Category Archives: Computation

Spatial Economics for Granular Settings

Economists studying spatial connections are excited about a growing body of increasingly fine spatial data. We’re no longer studying country- or city-level aggregates. For example, many folks now leverage satellite data, so that their unit of observation is a pixel, which can be as small as only 30 meters wide. See Donaldson and Storeygaard’s “The View from Above: Applications of Satellite Data in Economics“. Standard administrative data sources like the LEHD publish neighborhood-to-neighborhood commuting matrices. And now “digital exhaust” extracted from the web and smartphones offers a glimpse of behavior not even measured in traditional data sources. Dave Donaldson’s keynote address on “The benefits of new data for measuring the benefits of new transportation infrastructure” at the Urban Economics Association meetings in October highlighted a number of such exciting developments (ship-level port flows, ride-level taxi data, credit-card transactions, etc).

But finer and finer data are not a free lunch. Big datasets bring computational burdens, of course, but more importantly our theoretical tools need to keep up with the data we’re leveraging. Most models of the spatial distribution of economic activity assume that the number of people per place is reasonably large. For example, theoretical results describing space as continuous formally assume a “regular” geography so that every location has positive population. But the US isn’t regular, in that it has plenty of “empty” land: more than 80% of the US population lives on only 3% of its land area. Conventional estimation procedures aren’t necessarily designed for sparse data sets. It’s an open question how well these tools will do when applied to empirical settings that don’t quite satisfy their assumptions.

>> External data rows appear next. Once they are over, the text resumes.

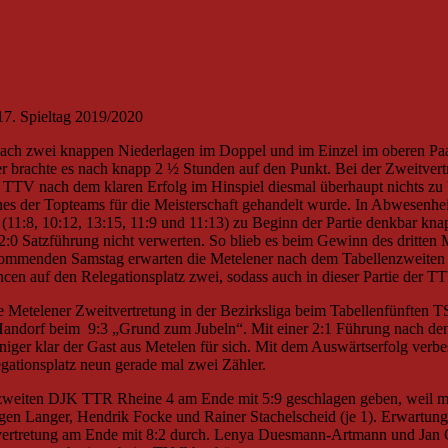
17. Spieltag 2019/2020
 nach zwei knappen Niederlagen im Doppel und im Einzel im oberen Paa
 brachte es nach knapp 2 ½ Stunden auf den Punkt. Bei der Zweitvertr
TTV nach dem klaren Erfolg im Hinspiel diesmal überhaupt nichts zu be
ines der Topteams für die Meisterschaft gehandelt wurde. In Abwesenhe
(11:8, 10:12, 13:15, 11:9 und 11:13) zu Beginn der Partie denkbar kn
2:0 Satzführung nicht verwerten. So blieb es beim Gewinn des dritte
kommenden Samstag erwarten die Metelener nach dem Tabellenzweiten
cen auf den Relegationsplatz zwei, sodass auch in dieser Partie der 
 Metelener Zweitvertretung in der Bezirksliga beim Tabellenfünften T
Handorf beim 9:3 „Grund zum Jubeln“. Mit einer 2:1 Führung nach de
ger klar der Gast aus Metelen für sich. Mit dem Auswärtserfolg verb
egationsplatz neun gerade mal zwei Zähler.
zweiten DJK TTR Rheine 4 am Ende mit 5:9 geschlagen geben, weil man 
Jürgen Langer, Hendrik Focke und Rainer Stachelscheid (je 1). Erwart
rtvertretung am Ende mit 8:2 durch. Lenya Duesmann-Artmann und Jan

Felix Tintelnot and I examine one aspect of this challenge in our new paper, “Spatial Economics for Granular Settings“. We look at commuting flows, which are described by a gravity equation in quantitative spatial models. It turns out that the empirical settings we often study are granular: the number of decision-makers is small relative to the number of economic outcomes. For example, there are 4.6 million possible residence-workplace pairings in New York City, but only 2.5 million people who live and work in the city. Applying the law of large numbers may not work well when a model has more parameters than people.

Felix and I introduce a model of a “granular” spatial economy. “Granular” just means that we assume that there are a finite number of individuals rather than an uncountably infinite continuum. This distinction may seem minor, but it turns out that estimated parameters and counterfactual predictions are pretty sensitive to how one handles the granular features of the data. We contrast the conventional approach and granular approach by examining these models’ predictions for changes in commuting flows associated with tract-level employment booms in New York City. When we regress observed changes on predicted changes, our granular model does pretty well (slope about one, intercept about zero). The calibrated-shares approach (trade folks may know this as “exact hat algebra“), which perfectly fits the pre-event data, does not do very well. In more than half of the 78 employment-boom events, its predicted changes are negatively correlated with the observed changes in commuting flows.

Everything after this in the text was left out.